ARBOREATUM by Evans Light is a novella length story about two settler families who have branched off from their main wagon train because of the religious rantings of their self-appointed leader, Lemuel. He claims to have had a revelation about finding the Garden of Eden in the middle of the prairie that they are attempting to cross.
After the two families get lost and are starving, they find a valley that looks like Lemuel might just have been right. Unfortunately their way is blocked by a non-welcoming party of four indians. This doesn’t stop Lemuel though, he immediately blows one of the “warriors” head off and his friend and follower Sam Jenkins follows suit.
After all four of the indians have been murdered, the families take possession of this apparent paradise, things go wrong very quickly and it looks like they’d have been better off listening to the “locals.”

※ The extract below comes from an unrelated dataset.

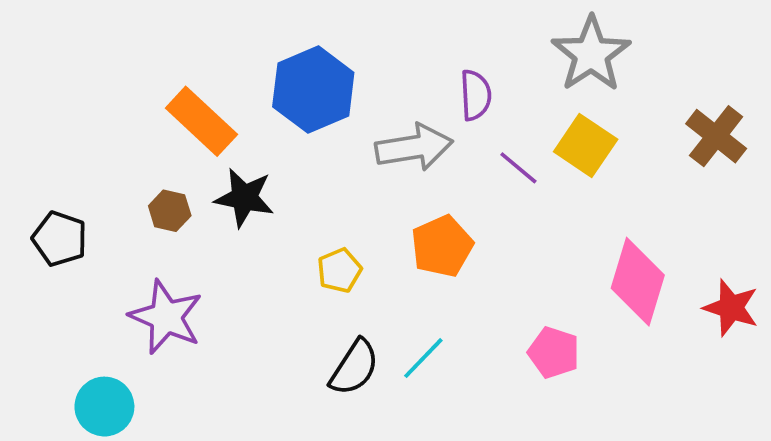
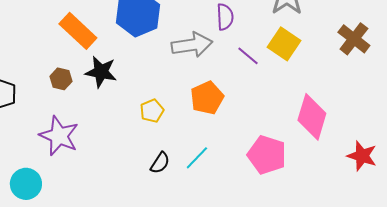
red star: (731, 308) -> (362, 156), moved
pink pentagon: (554, 352) -> (267, 155), size x1.4
black semicircle: (354, 367) -> (160, 163), size x0.7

At 75 pages this just taps into “novella” territory, but the story moves at a good pace and I do have to say that I was impressed by the storyline and the twist. I certainly did not see that coming. So in terms of plot and plot devices, I was very pleased surprised. Something that does not happen too often these days.
My only complaint was the dialogue and some of the sentence phrasing. It had too much of a twentieth century feel to it.
At the beginning of the story, young Micah Jenkins (son of Sam, and yes I only just caught that) is thinking about how the two families got stranded in the middle of the prairie. When he reveals that the reason they became separated from the main group is because of Lemuel “going all messianic;” the phrase is way too “modern.” The time period when the story is set would not have featured such a turn of phrase.
Another part of the story has Micah recalling how he caught Lemuel’s oldest daughter Anna in the act of “fondling” her private parts; but, Micah uses a very modern term to describe the part of her nether region that she was touching. Both of these sentences had the effect of taking me out of the story. I am reasonably sure that the slang term Micah uses in the story was not in vogue just yet. So like the previous phrase, both of these instances (these were the most obvious) took away from Evans’ tale.
But, the overall story and the action almost made up for it. As I said it was a brilliant idea and one that certainly impressed me. Just for the plot alone, I’ve given the book a 3 out of 5 stars. In terms of originality, I personally think it rates much higher, but, again the dialogue did not ring true for me. So the modern phrasing of the characters knocked the final rating down.
I’ll definitely be reading some more from Mr Light. If the rest of his works are as original, I don’t think I’ll be too disappointed.